I had pretty high hopes for The Warriors. It’s an iconic flick and a favorite of mine. It also marks the first time I’ve ever bought a comic that adapts a movie. The appeal of movie adaptations is pretty thin for me. I’m a lot more comfortable, though only marginally, watching a movie based on comic. Movie adaptations usually have a cheap, rushed feeling about them but The Dabel Brothers have had thirty years to develop this book. You’d think that with that span of time they’d have kicked out a better product.
The draw of this comic is the alleged further adventures of the gang from Coney that the outstanding video game published by Rock Star delivered on. This five issue series, a sort of back door pilot to a longer ongoing series, adapts the movie almost verbatim. Omitting a word from the dialog here and there, it matches the first fifteen or so minutes of the movie yet seem to rush things a bit. We start with the opening montage that introduces The Warrios and sets it up. They’re heading up to Pelham Bay Park to hear Cyrus, leader of the Grammercy Riffs, present his big idea on how to take over the city. However, as he’s whipping the gangs into a frenzy, Luther, leader of The Rogues shoots Cyrus and pins it on The Warriors and so begins the chaos and the run back to Coney as the police raid the meeting.

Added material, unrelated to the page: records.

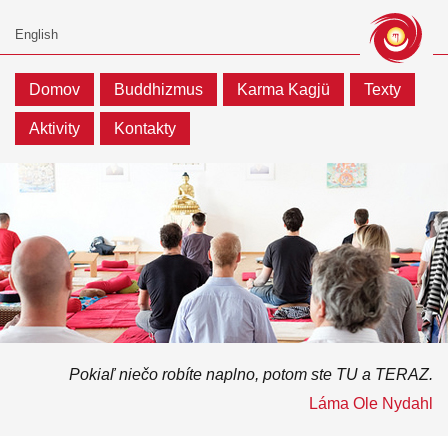
Domov
Buddhizmus
Karma Kagjü
Texty
Aktivity
Kontakty
Pokiaľ niečo robíte naplno, potom ste TU a TERAZ.
Láma Ole Nydahl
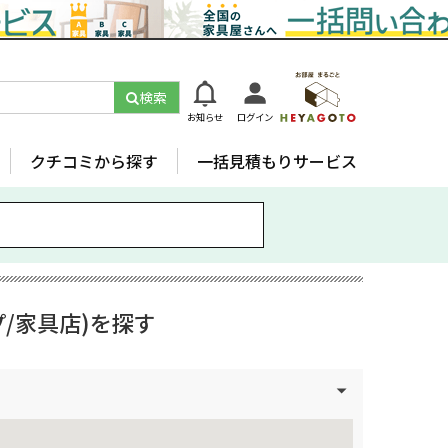
検索
お知らせ
ログイン
クチコミから探す
一括見積もりサービス
/家具店)を探す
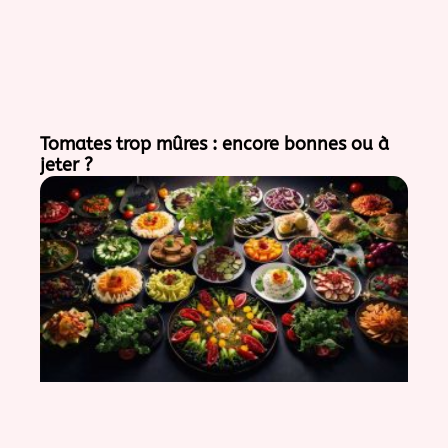
Tomates trop mûres : encore bonnes ou à
jeter ?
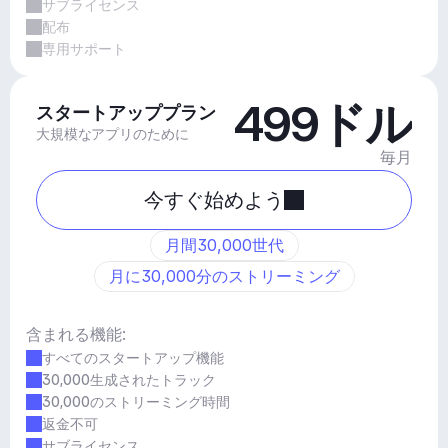
サブライセンス
配布
専用サポート
499ドル
スタートアッププラン
大規模なアプリのために
毎月
今すぐ始めよう
月間30,000世代
月に30,000分のストリーミング
含まれる機能:
すべてのスタートアップ機能
30,000生成されたトラック
30,000のストリーミング時間
返金不可
サブライセンス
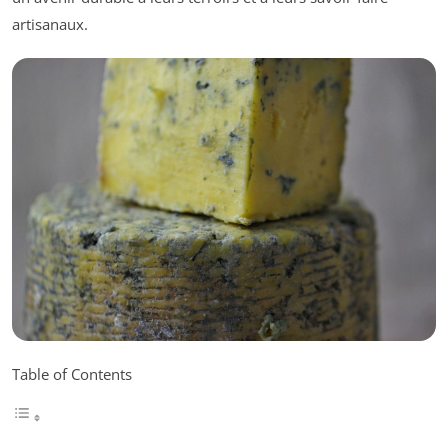
artisanaux.
Table of Contents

I’d address David Atchison’s script were there an original script or at least some creative riffing to talk about but you must understand, this is the movie word for word. The draw of the movie is the charismatic performances of the characters. What makes Cyruses speech so powerful is Roger Hill’s fantastic delivery. Reading through the comic, the movie is brought to mind at every turn (and a certan song by Biohazard), which is a strength but it loses points as nothing about it seems larger than life. The presentation is very, very flat but what ultimately sinks The Dabe’s book here is Chris DiBari’s boring art. The Warriors could have been a worthwhile book had it been represented by the urban style of the period. DiBari is hardly a newcomer and his pencils are usually solid comic book art, but The Warriors seems to be a low priority for him. Everyone is represented with thin, noodly lines and nothing to suggest action.
It’s still early and there’s four issues to go but The Warriors is a dud. It lacks every ounce of punch that Walter Hill’s movie has and glosses over some of the best scenes of the entire first act. It fails to spotlight the colorful gangs in the early scenes and features nearly as many pages of advertisements as comic.